Tag Archives: Family

Zaidy

I’m supposed to be a writer, which means I’m supposed to have words.

I’m supposed to be a writer. I have no words, so instead I’m repeating myself.

But this isn’t about me, actually.


It’s about you.

Crossword puzzles. Cups of coffee. Taking in the world from the balcony. Stories of the past whenever we were willing to listen. Those young men have a lot to learn when it comes to cutting bagels.

You kept up a running commentary about the state of the world as we drove to your mechanic and related the ethnic and neighbourhood shifts of Montreal. You read the Gazette every day and you’d seen the world change. You had opinions and you made me laugh.

I’m smiling to think of the quips that often came under your breath when you didn’t know anyone was listening, or maybe you did and maybe that was the point. I’m smiling at the expressions that took up your whole face when you’d share a conspiratorial glance and a grin. 

I saw you happiest that one summer at the lake and I’ve missed it ever since. When you smiled, it was impossible not to smile back.


I’m not at my most eloquent and I wish I could be. Maybe the rest of the words are caught up in the waves of feelings that we all rode together, some frequent companions and some too fleeting to even be consciously known.

We were there, and you knew we were there, and we knew that you knew. 

We were all there and you are right here.

I miss you. I love you.


May your memory be a blessing.

I Saw

Some news came from home earlier this week, the kind of news that you start to expect at a certain point but are still caught utterly unprepared when it comes.

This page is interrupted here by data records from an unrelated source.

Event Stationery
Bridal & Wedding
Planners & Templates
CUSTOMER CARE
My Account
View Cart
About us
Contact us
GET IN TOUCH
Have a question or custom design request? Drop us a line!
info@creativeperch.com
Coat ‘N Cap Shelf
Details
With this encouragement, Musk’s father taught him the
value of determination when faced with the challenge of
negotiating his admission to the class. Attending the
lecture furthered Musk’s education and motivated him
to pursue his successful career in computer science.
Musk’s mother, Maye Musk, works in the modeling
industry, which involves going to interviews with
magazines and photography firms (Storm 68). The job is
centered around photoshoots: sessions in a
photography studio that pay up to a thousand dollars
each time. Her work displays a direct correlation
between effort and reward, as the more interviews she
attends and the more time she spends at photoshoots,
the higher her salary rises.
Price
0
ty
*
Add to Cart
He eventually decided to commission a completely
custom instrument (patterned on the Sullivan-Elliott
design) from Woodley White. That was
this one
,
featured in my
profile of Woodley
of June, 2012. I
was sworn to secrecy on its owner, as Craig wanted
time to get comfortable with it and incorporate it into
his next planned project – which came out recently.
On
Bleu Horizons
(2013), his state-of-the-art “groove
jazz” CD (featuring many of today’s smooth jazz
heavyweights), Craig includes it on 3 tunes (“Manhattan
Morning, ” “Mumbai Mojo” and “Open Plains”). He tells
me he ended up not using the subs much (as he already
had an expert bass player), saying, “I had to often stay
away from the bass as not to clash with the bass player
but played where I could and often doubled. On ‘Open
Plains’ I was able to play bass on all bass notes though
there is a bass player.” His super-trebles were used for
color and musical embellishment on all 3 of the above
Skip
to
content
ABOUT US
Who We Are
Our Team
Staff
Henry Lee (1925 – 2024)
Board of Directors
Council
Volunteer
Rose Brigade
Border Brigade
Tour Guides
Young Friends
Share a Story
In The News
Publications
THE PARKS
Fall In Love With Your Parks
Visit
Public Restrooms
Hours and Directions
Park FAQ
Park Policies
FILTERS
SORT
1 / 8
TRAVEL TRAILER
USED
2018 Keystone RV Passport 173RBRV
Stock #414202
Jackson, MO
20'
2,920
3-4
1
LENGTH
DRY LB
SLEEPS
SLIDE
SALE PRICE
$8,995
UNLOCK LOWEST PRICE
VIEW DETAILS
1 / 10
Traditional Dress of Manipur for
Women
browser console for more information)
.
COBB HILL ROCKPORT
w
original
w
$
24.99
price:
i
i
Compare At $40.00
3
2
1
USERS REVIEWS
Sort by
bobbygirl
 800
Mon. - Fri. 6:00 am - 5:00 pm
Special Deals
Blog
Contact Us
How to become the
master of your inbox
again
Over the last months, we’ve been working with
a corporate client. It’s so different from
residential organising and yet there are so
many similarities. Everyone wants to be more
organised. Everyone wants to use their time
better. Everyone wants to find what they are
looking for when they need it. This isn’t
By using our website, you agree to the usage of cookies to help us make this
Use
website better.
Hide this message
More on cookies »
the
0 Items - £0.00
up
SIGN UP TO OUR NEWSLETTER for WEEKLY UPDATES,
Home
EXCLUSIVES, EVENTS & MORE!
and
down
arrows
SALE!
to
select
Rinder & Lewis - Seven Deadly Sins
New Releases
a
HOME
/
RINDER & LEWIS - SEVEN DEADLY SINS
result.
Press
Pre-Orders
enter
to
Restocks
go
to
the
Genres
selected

And I’ve been away a long time.


We had a storm last night that was more wind than rain. The wind persisted throughout the day but the sun came out in full force this morning. The leaves turned gold and sparkled. A friend and I have been tracking the colour changes in a certain tree and almost all the green is gone now. There was so much green on Monday.

The sun came out this morning, and so did a rainbow.

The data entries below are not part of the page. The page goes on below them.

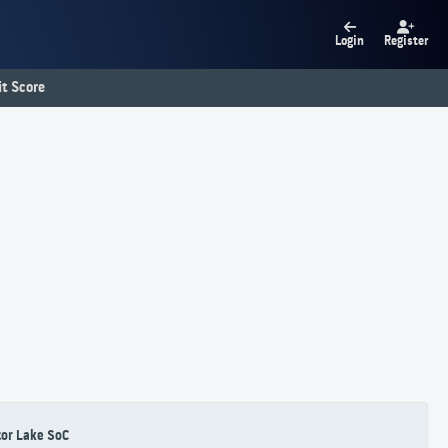
Login
Register
t Score
or Lake SoC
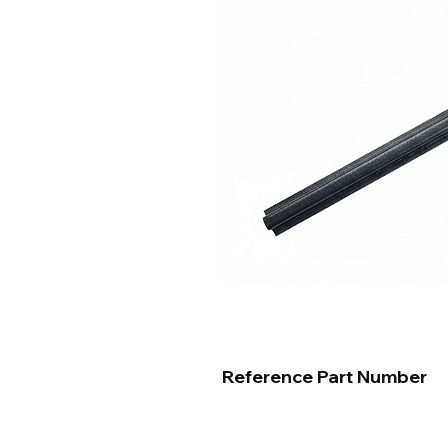
Reference Part Number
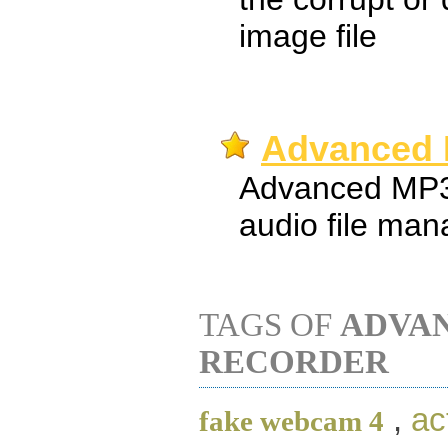
image file
Advanced 
Advanced MP3
audio file man
TAGS OF
ADVA
RECORDER
,
ac
fake webcam 4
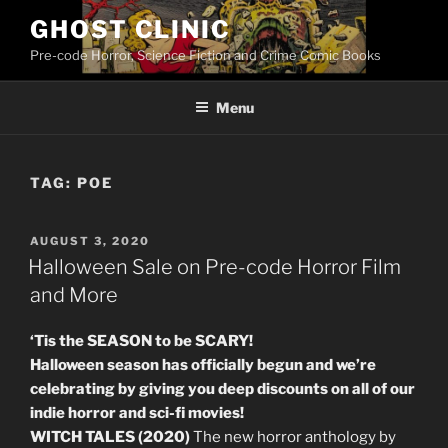
Skip
GHOST CLINIC
to
Pre-code Horror, Science Fiction and Crime Comic Books
content
Menu
TAG:
POE
POSTED
AUGUST 3, 2020
ON
Halloween Sale on Pre-code Horror Film
and More
‘Tis the SEASON to be SCARY!
Halloween season has officially begun and we’re
celebrating by giving you deep discounts on all of our
indie horror and sci-fi movies!
WITCH TALES (2020)
The new horror anthology by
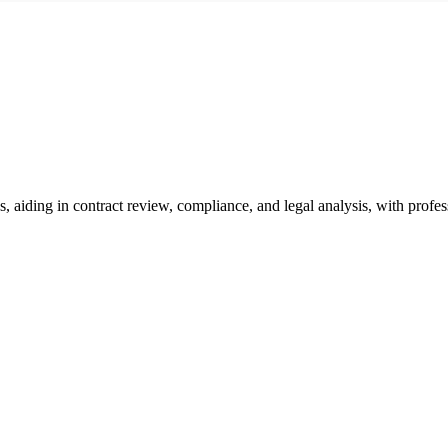
, aiding in contract review, compliance, and legal analysis, with profe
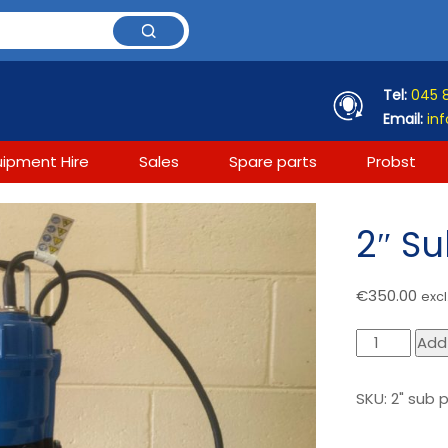
Tel:
045 
Email:
inf
uipment Hire
Sales
Spare parts
Probst
2″ S
€
350.00
excl
2"
Add
Submersible
pump
SKU:
2" sub
quantity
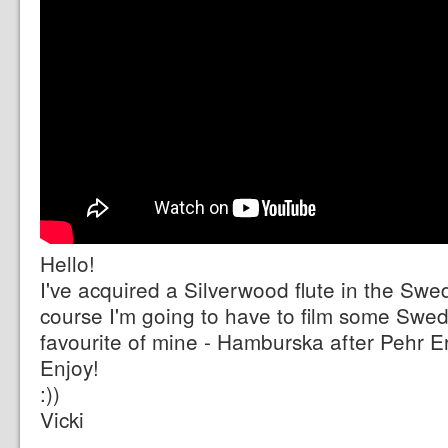
Hello!
I've acquired a Silverwood flute in the Swe
course I'm going to have to film some Swedi
favourite of mine - Hamburska after Pehr E
Enjoy!
:))
Vicki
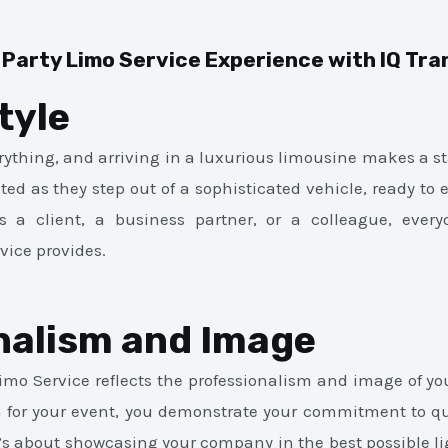
 Party Limo Service Experience with IQ Tr
tyle
erything, and arriving in a luxurious limousine makes a st
ed as they step out of a sophisticated vehicle, ready to 
s a client, a business partner, or a colleague, ever
vice provides.
nalism and Image
Limo Service reflects the professionalism and image of y
on for your event, you demonstrate your commitment to qua
it’s about showcasing your company in the best possible l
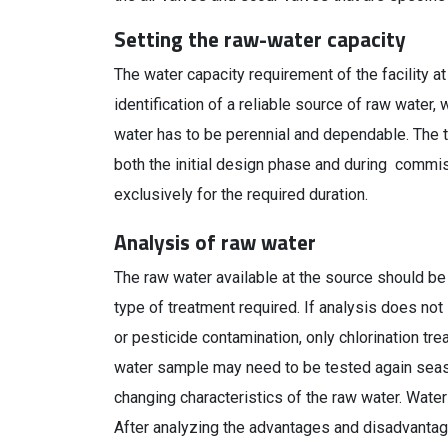
Setting the raw-water capacity
The water capacity requirement of the facility a
identification of a reliable source of raw water, 
water has to be perennial and dependable. The to
both the initial design phase and during commis
exclusively for the required duration.
Analysis of raw water
The raw water available at the source should be
type of treatment required. If analysis does no
or pesticide contamination, only chlorination tr
water sample may need to be tested again season
changing characteristics of the raw water. Water
After analyzing the advantages and disadvantage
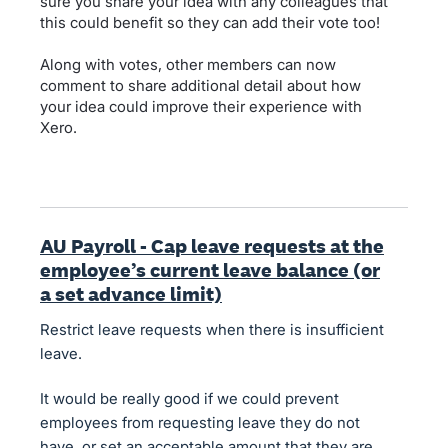
sure you share your idea with any colleagues that
this could benefit so they can add their vote too!
Along with votes, other members can now
comment to share additional detail about how
your idea could improve their experience with
Xero.
AU Payroll - Cap leave requests at the
employee’s current leave balance (or
a set advance limit)
Restrict leave requests when there is insufficient
leave.
It would be really good if we could prevent
employees from requesting leave they do not
have, or set an acceptable amount that they are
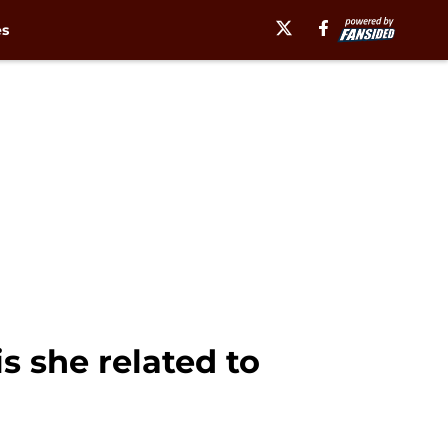
es
s she related to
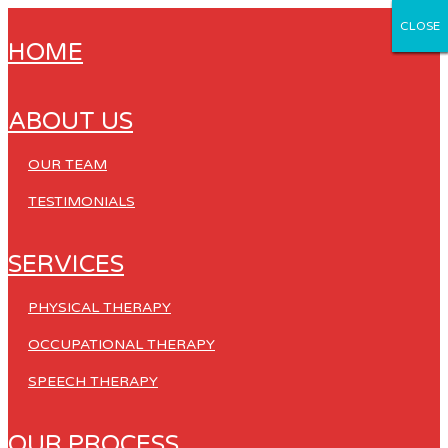
CLOSE
CLOSE
CLOSE
CLOSE
CLOSE
HOME
ABOUT US
OUR TEAM
TESTIMONIALS
SERVICES
PHYSICAL THERAPY
OCCUPATIONAL THERAPY
SPEECH THERAPY
OUR PROCESS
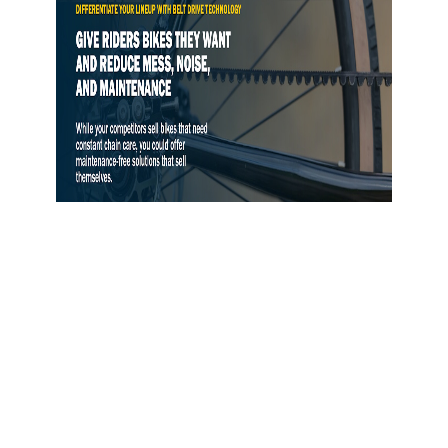
Gates Opens Belt Drive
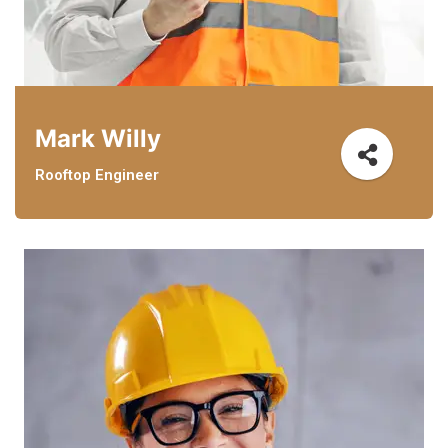
Mark Willy
Rooftop Engineer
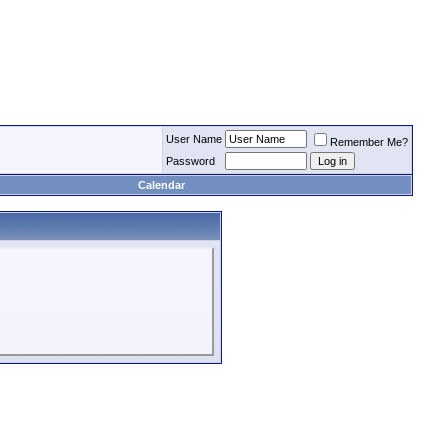
User Name
Remember Me?
Password
Calendar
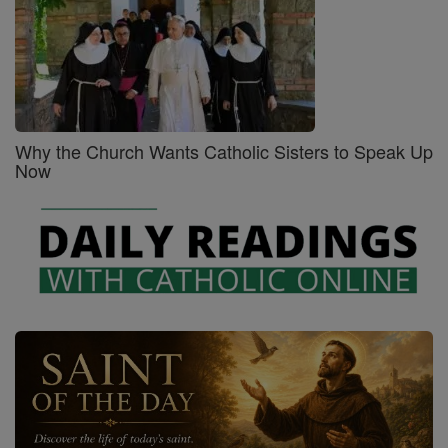
Why the Church Wants Catholic Sisters to Speak Up
Now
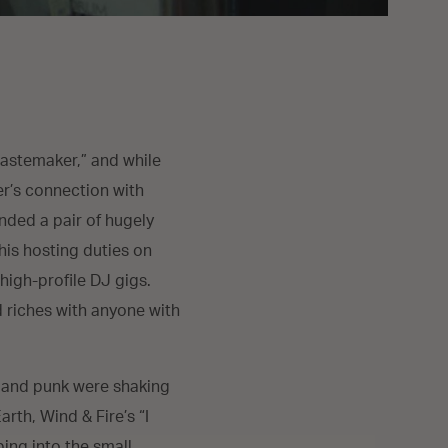
“tastemaker,” and while
er’s connection with
unded a pair of hugely
 his hosting duties on
high-profile DJ gigs.
d riches with anyone with
o and punk were shaking
rth, Wind & Fire’s “I
ping into the small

I don’t believe in signs, but I also don’t not believe in signs. A roommate in university told me she saw ghosts at the end of my bed. I shrugged. Maybe she did. I have enough of them, though I didn’t know it at the time.

I don’t believe in signs, but this morning I saw a rainbow.

I saw a rainbow, and when I opened the window to take a photo for a friend, it slowly faded away. I laughed, put down the camera, and looked up again. There it was.

Call it a sign, if you’d like. I’ll take it. Regardless, it was a reminder to look, and appreciate, and breathe.

Weimar, Germany – October 2021

Homesick

is not a word that I use. It is not a word that I like because it connotes being taken over by something – this is, after all, what happens when we are sick. It is one thing to miss my family, which is the case every single day, but this is an emotion like love. It’s beautiful to notice because it means they matter to me. Missing my family is a deep sensation, one that I feel through my whole body, but one that comes in waves.

However, it seems that to be homesick is beyond what I feel. It is what I am, and it is consuming.

I settled on this word because I could not otherwise describe how I felt after a perfectly normal, pleasantly busy day over the weekend. Out of nowhere came the sense that a physical space was suddenly empty, as though it had been full of energy mere minutes before and something was now gone. In that empty space came the feeling that anything I tried to do, and I tried a number of things, had a missing piece that had not previously been missing.

Writing these words brings to mind when I was a child and I used to have a hard time during our one-night sleepover at camp. By the second or third year, we figured out that as long as I “didn’t plan to stay” and my dad had to bring my bag or pillow, I would be alright. I just needed a hug. When I was little, my dad could put my whole world back together when it seemed to fall apart.

Both age and life experience assure me that my world has not fallen apart. Quite the contrary, in fact. Rather, it seems like the larger world has moved on while my world is floating aimlessly, looking for somewhere to land. There is a fist over my heart and it is keeping me awake at night, which makes it difficult to focus during the day. I am exhausted when I get home and time ticks by more slowly than usual. Homesick. What else might I call it?

And just like being physically ill, this will pass. It will settle. Have some tea, take some time, and life in general will move on. Homesickness will quiet into its usual state, that of missing, and the world will fit itself back together.

Until then, let this be a visceral, bodily reminder that the people in my world are what make it go round.